London to Magadan on the 'Road of Bones', Lemont Man Departs for Adventure of a Lifetime
This week, Robert Echard departed for London, England. That's where his motorcycling adventure of a lifetime will begin.
For the next 200 days, or so, the Lemont resident will travel more than 18,000 miles around the world, including several thousand miles along the Road of Bones in Russia.
The first leg of the trip, London to Magadan, a small town on the eastern coast of Russia, will cover some 15,000 miles and pass through 16 nations in Europe and Asia.
Along the route — including long stretches of dirt roads and treacherous bridges — Echard will take in some of the world's most scenic regions and geographic regions, places that few of us will ever experience.
"The greatest challenge will be the infamous 'Road of Bones,'" says Echard. "The road was built in the 1930's when Josef Stalin ordered its construction so that mining industry vehicles could have access to the region."
The name "Road of Bones" was earned by the horrible practice of burying dead prisoners in the road surface. The permafrost made normal burial impossible. When those inmates died from exhaustion and inhumane conditions in the wilderness, Stalin simply rounded up more political prisoners to exploit in labor camps.
"The prisoners were starved and worked to death, and their bodies thrown into the roadbed," Echard explains.
The condition of the road today makes for difficult travel at best. However, those difficulties make for a true motorcycle adventure.

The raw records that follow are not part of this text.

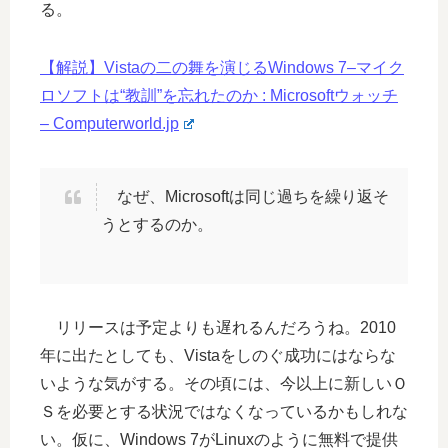
る。
【解説】Vistaの二の舞を演じるWindows 7–マイク
ロソフトは“教訓”を忘れたのか : Microsoftウォッチ
– Computerworld.jp
なぜ、Microsoftは同じ過ちを繰り返そ
うとするのか。
リリースは予定よりも遅れるんだろうね。2010
年に出たとしても、Vistaをしのぐ成功にはならな
いような気がする。その頃には、今以上に新しいＯ
Ｓを必要とする状況ではなくなっているかもしれな
い。仮に、Windows 7がLinuxのように無料で提供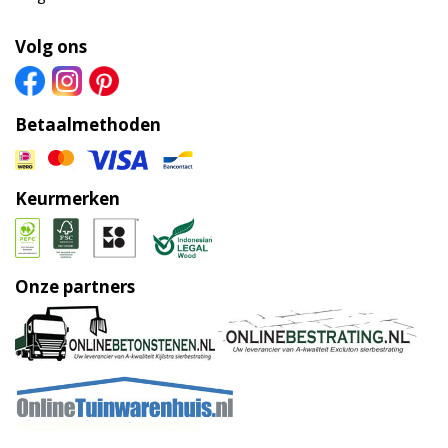
Volg ons
Betaalmethoden
Keurmerken
Onze partners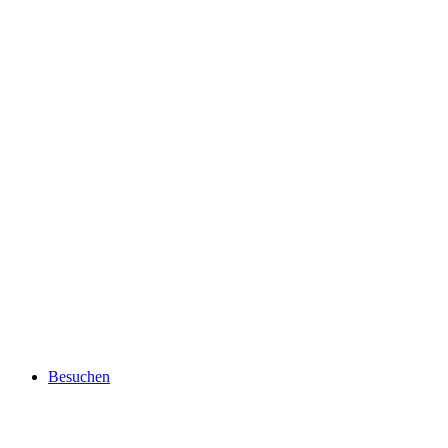
Besuchen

For Echard, this is the realization of a long-standing dream to circumnavigate the globe. He is no neophyte when it comes to adventure motorcycling. He has ridden along the entire length of South America, and to Alaska from Centre County several times, among other trips.
The first leg of the current adventure takes a circuitous route through Turkey into Asia to avoid political hotspots.
The adventure was organized by Compass Expeditions of Australia. The company's two owners have made the trek to Magadan several times.
"Compass has made all of the reservations for the whole trip," explains Echard. "They've arranged for all the visas, 14 so far. There will also be a chase vehicle. Each rider will have three sets of tires on the chase vehicle. A motorcycle mechanic and a physician will be on board."
Echard would have preferred to take the trip on his own. "I wanted to travel with people I know and trust," he notes. No one was available and he didn't want to wait. "I knew I wasn't going to go it alone. I'm not good at other languages and at border crossings." Thus, he made the decision to hire Compass Expeditions.
The company is also responsible for shipping his motorcycle from State College to London and from Magadan to the United States.
The second leg of his journey will take him across the entire North American continent.
"For me, this is more than a cultural experience," Echard says. "I want to see geography and landscapes that few people get to see. My biggest concern is snow in Siberia in August. I'm sure there will be some."
As he made his way through Patagonia, Echard came to realize how little the world has changed in his lifetime. "We are still dealing with the same struggles that we've been dealing with for many years."
A retired engineer, senior auditor and substance abuse counselor in an eclectic career, Echard learned an important lesson from his mother.
"She always wanted to travel, but died too young," he says. "I'm 67. Now is the time to do this."
Echard's passion for motorcycle adventures began in his hometown of Osceola Mills when he was 16. "I started riding my dirt bike in the strip mines around the town," he says. "As a result, I have good dirt riding skills."
Skills that are likely to come in handy when he fords a river in Siberia.